> [THE TASK]: Each record that follows is to be transcribed exactly, excluding its images.

[Stored data entries]
Segment Open

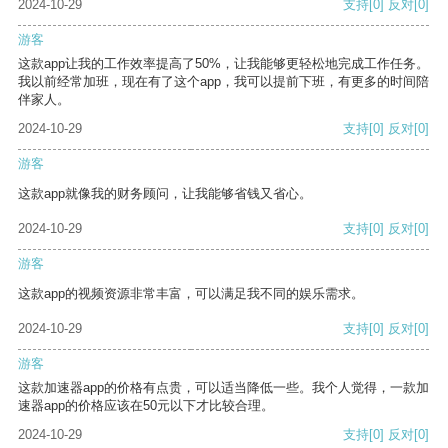
2024-10-29
支持
[0]
反对
[0]
游客
这款app让我的工作效率提高了50%，让我能够更轻松地完成工作任务。
我以前经常加班，现在有了这个app，我可以提前下班，有更多的时间陪
伴家人。
2024-10-29
支持
[0]
反对
[0]
游客
这款app就像我的财务顾问，让我能够省钱又省心。
2024-10-29
支持
[0]
反对
[0]
游客
这款app的视频资源非常丰富，可以满足我不同的娱乐需求。
2024-10-29
支持
[0]
反对
[0]
游客
这款加速器app的价格有点贵，可以适当降低一些。我个人觉得，一款加
速器app的价格应该在50元以下才比较合理。
2024-10-29
支持
[0]
反对
[0]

Segment Closed

> [WRITTEN SOLUTION]:
2024-10-29
支持
[0]
反对
[0]
游客
这款app让我的工作效率提高了50%，让我能够更轻松地完成工作任务。
我以前经常加班，现在有了这个app，我可以提前下班，有更多的时间陪
伴家人。
2024-10-29
支持
[0]
反对
[0]
游客
这款app就像我的财务顾问，让我能够省钱又省心。
2024-10-29
支持
[0]
反对
[0]
游客
这款app的视频资源非常丰富，可以满足我不同的娱乐需求。
2024-10-29
支持
[0]
反对
[0]
游客
这款加速器app的价格有点贵，可以适当降低一些。我个人觉得，一款加
速器app的价格应该在50元以下才比较合理。
2024-10-29
支持
[0]
反对
[0]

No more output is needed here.